Prove there is an exact sequence of $R$-modules
  $$0\to I\cap J\to I\oplus J\to I+J\to 0$$ 
  given that $I,J$ are ideals of $R$.  

I solved it with homomorphisms $f:I\cap J \to I\oplus J$ and $g:I\oplus J\to I+J$ s.t. $f(a)=(a,-a)$ and $g(a,b)=a+b$.
My teacher claimed that it's generally not split, though I can't find a counterexample. Help me with this, thank you.
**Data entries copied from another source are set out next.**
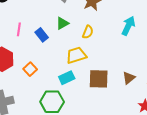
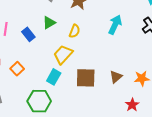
yellow trapezoid: (76, 55) -> (63, 55), turned -30
cyan rectangle: (67, 78) -> (54, 77), turned -35

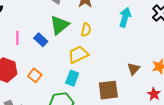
green triangle: (49, 23) -> (60, 25), size x1.5
yellow trapezoid: (63, 55) -> (78, 55), turned 30
brown square: (86, 78) -> (108, 90), moved

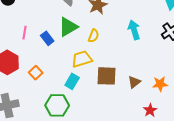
cyan arrow: (125, 17) -> (134, 30), turned -42
brown square: (108, 90) -> (107, 76), moved

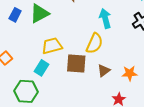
yellow semicircle: (94, 36) -> (95, 43), moved, size x1.5
blue rectangle: (47, 38) -> (15, 15), moved, turned 64

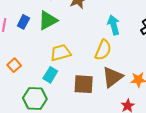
brown square: (76, 64) -> (84, 84), moved
brown triangle: (104, 71) -> (112, 77), size x1.6

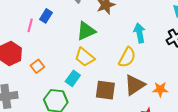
green triangle: (48, 20) -> (86, 31), moved
blue rectangle: (23, 22) -> (46, 16), moved
yellow trapezoid: (61, 53) -> (85, 57), turned -130

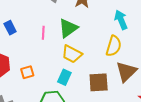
blue rectangle: (46, 16) -> (10, 28), moved, turned -48
pink line: (30, 25) -> (43, 33), moved
orange square: (37, 66) -> (27, 72), turned 32

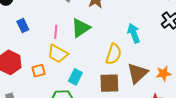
cyan arrow: (121, 20) -> (134, 33), moved
yellow semicircle: (114, 46) -> (114, 54), moved
yellow trapezoid: (72, 54) -> (58, 54), moved

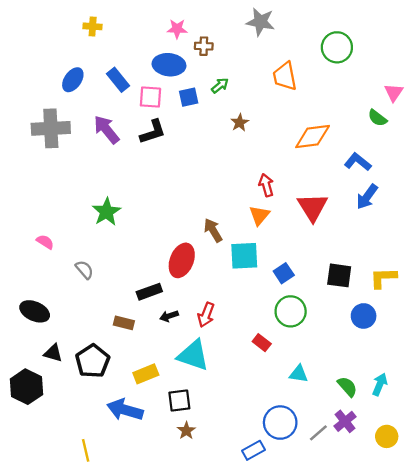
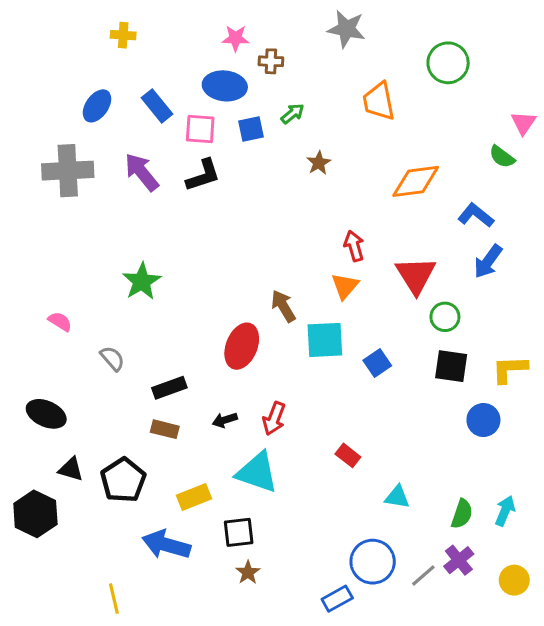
black rectangle: (149, 292) -> (169, 388), moved
green circle: (291, 311) -> (445, 317), moved, size x0.7
green semicircle: (347, 387) -> (462, 514), turned 60

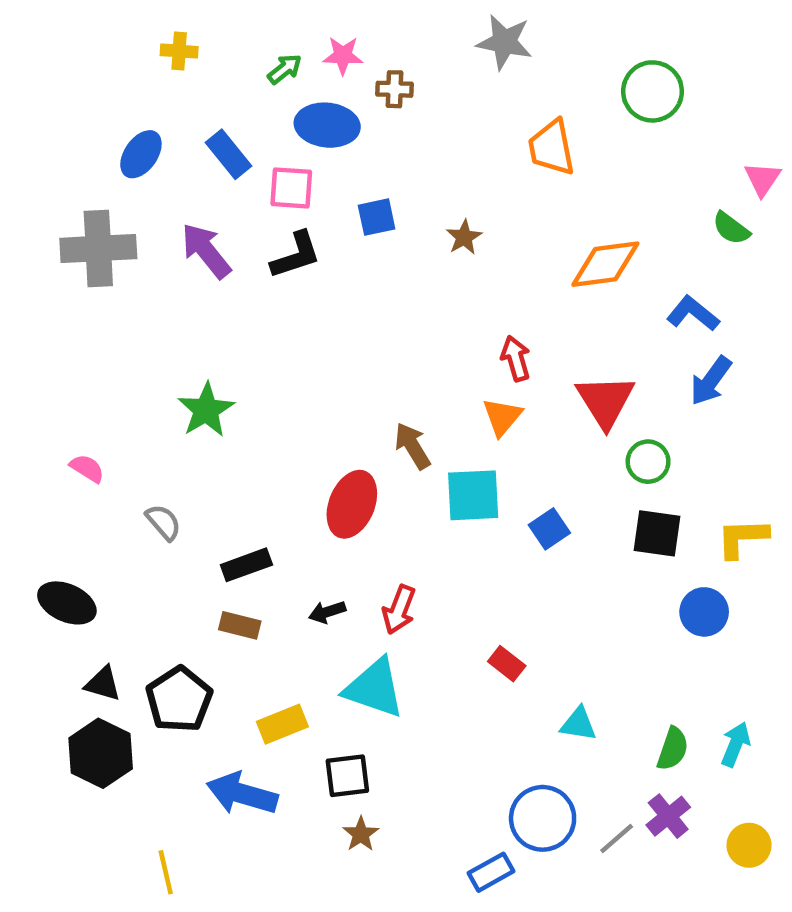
green arrow: (293, 114) -> (285, 69), moved
blue square: (251, 129) -> (377, 217), moved
black hexagon: (35, 514) -> (101, 753), moved

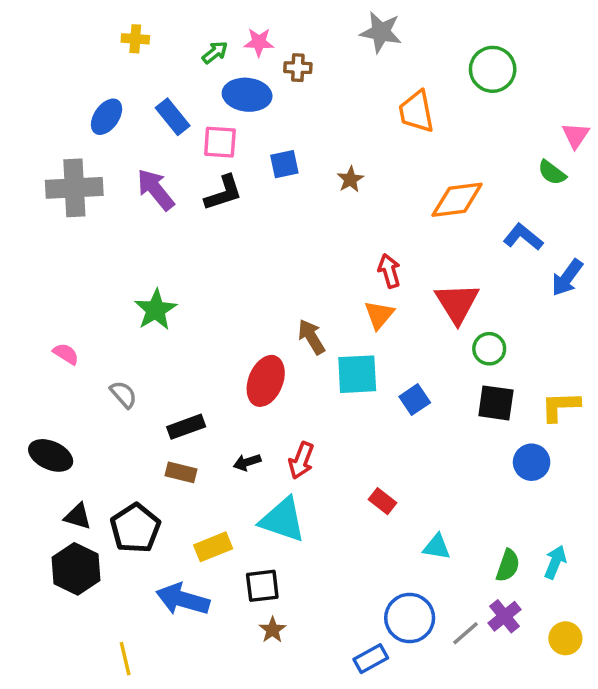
blue arrow: (711, 381) -> (567, 278), moved

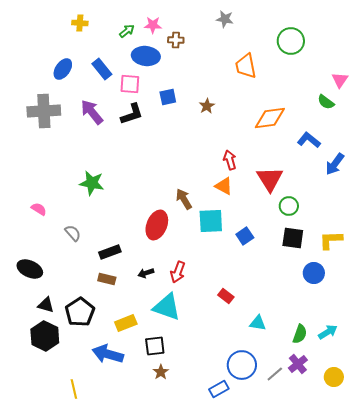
gray star: (381, 32) -> (225, 19), size x0.7
green star: (156, 310) -> (92, 183), turned -30
orange triangle: (379, 315) -> (224, 186), turned -42
cyan arrow: (555, 562) -> (328, 332), turned 36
 A: Let $k$ be a field (or actually any commutative ring) and $R=k[x,y]$ and let $I=(x)$ and $J=(y)$.  Then $I\cap J=(xy)$.  Suppose your map $f:I\cap J\to I\oplus J$ had a splitting $h:I\oplus J\to I\cap J$. Let $h(x,0)=s$ and $h(0,y)=t$.  Then we must have $$xy=h(f(xy))=h(xy,-xy)=h(y\cdot(x,0)-x\cdot(0,y))=ys-xt.$$
But $s$ and $t$ must both be elements of $I\cap J=(xy)$.  In particular, every term of $s$ and $t$ must have degree at least $2$.  It follows that every term of $ys-xt$ has degree at least $3$, so $ys-xt$ cannot be equal to to $xy$.  Thus no such splitting exists.
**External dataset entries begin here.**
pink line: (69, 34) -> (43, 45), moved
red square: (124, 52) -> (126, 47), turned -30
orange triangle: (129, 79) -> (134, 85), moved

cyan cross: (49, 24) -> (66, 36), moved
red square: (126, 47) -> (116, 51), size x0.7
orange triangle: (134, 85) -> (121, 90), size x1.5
In fact, by a bit of magic this shows that for this choice of $I$ and $J$, there cannot exist any split exact sequence $$0\to I\cap J\to I\oplus J\to I+J\to 0,$$ even if you use maps different from your $f$ and $g$.  For the fact that the sequence with your $f$ and $g$ does not split witnesses that the module $I+J$ is not projective.  But if such a split exact sequence existed with different maps, $I+J$ would be a direct summand of $I\oplus J$.  The modules $I$ and $J$ are both projective (they are freely generated by $x$ and $y$ respectively), so $I\oplus J$ is projective.  A direct summand of a projective module is product, so this would imply $I+J$ is projective, which is a contradiction.